Summertime is perfect for cruising around on two wheels and enjoying fresh air. If a flat bike tire is keeping you off the road, don't fret. Today we're going to learn how to replace a popped tube.
A flat can happen for various reasons—something punctures the tube, the valve stem tears, or the valve itself develops a slow leak. Most common of these is a puncture, usually the result of a thorn hiding on the asphalt, ready to ruin your joy ride.
No matter the cause, a leaky tube is an easy replacement. You just need a few spare minutes, a new tube (which only costs about $5) and a couple basic tools. Grab some tire levers, a bike pump, and an adjustable wrench to loosen the nuts (if you don't have "quick release" wheels).
Watch the video above, then check out the instructions below.
• Remove wheel from bike. This may require disengaging the brakes, and if the axles don't have quick release, you'll need to loosen the nuts that connect the wheel to the bike frame using the adjustable wrench.

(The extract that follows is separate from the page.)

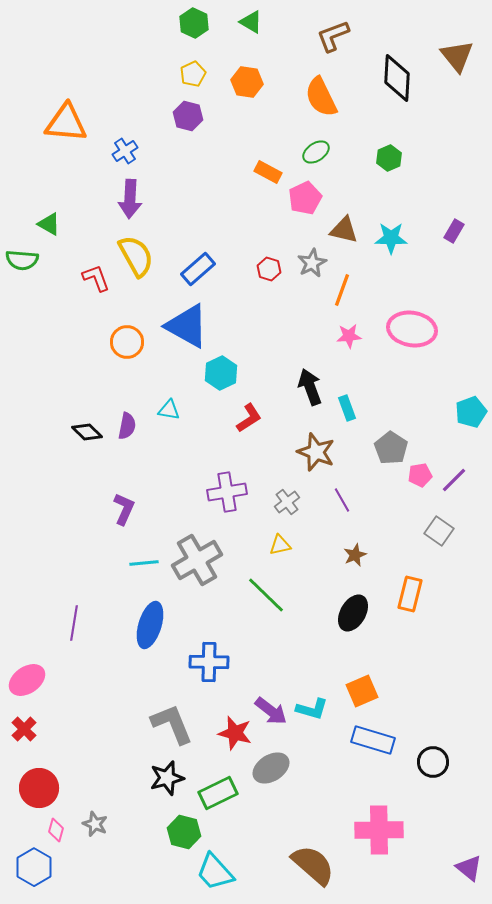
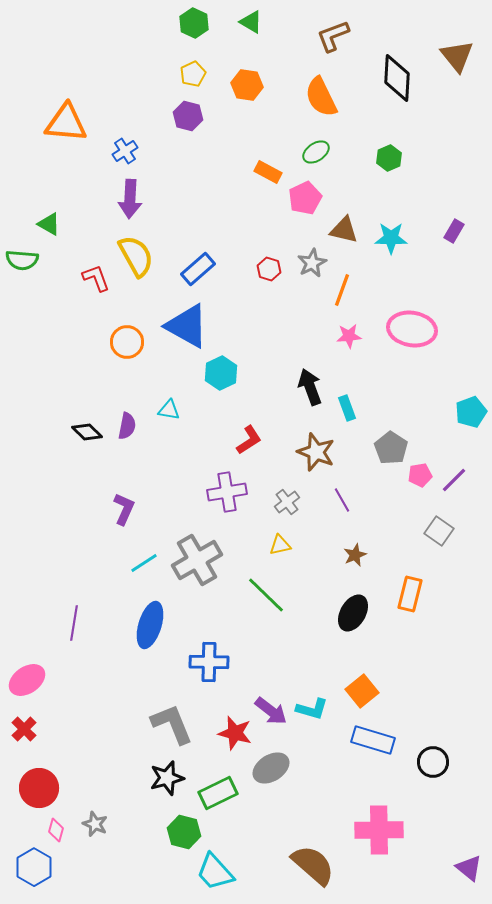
orange hexagon at (247, 82): moved 3 px down
red L-shape at (249, 418): moved 22 px down
cyan line at (144, 563): rotated 28 degrees counterclockwise
orange square at (362, 691): rotated 16 degrees counterclockwise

• Remove tire from rim. Place the tire levers between the tire and rim, spaced a few inches apart. Pry the tire forward from the rim, to pop the tire's bead loose. Work around the rim to keep peeling the tire free.
• Remove old tube. Don't discard—if the pop was due to a small puncture, it's possible to patch the tube and use it as a spare. If the pop was from something more severe, the tube can be cut up to use as patches.
• Inspect rim and tire interior. Check for burrs, sharp edges, or thorns. You'll quickly pop your replacement tube if the culprit of your flat is still in place.
• Install new tube. Make sure that you get a matching size (this will be written on the side of the tire) and the same type of valve (presta or schrader). Inflate the tube slightly to firm it up before inserting it into the tire. Slot the valve stem through the rim, taking care to make it straight, then push the tire onto the rim, moving around to get all parts of the bead to pop into place. Be extra careful that the tube doesn't get pinched between the tire and rim.
• Re-attach wheel to bike. Make sure that it is centered and pulled tight. Lock the quick release or screw down the nuts. Reset the brakes, fill tire with air, and you're ready to roll.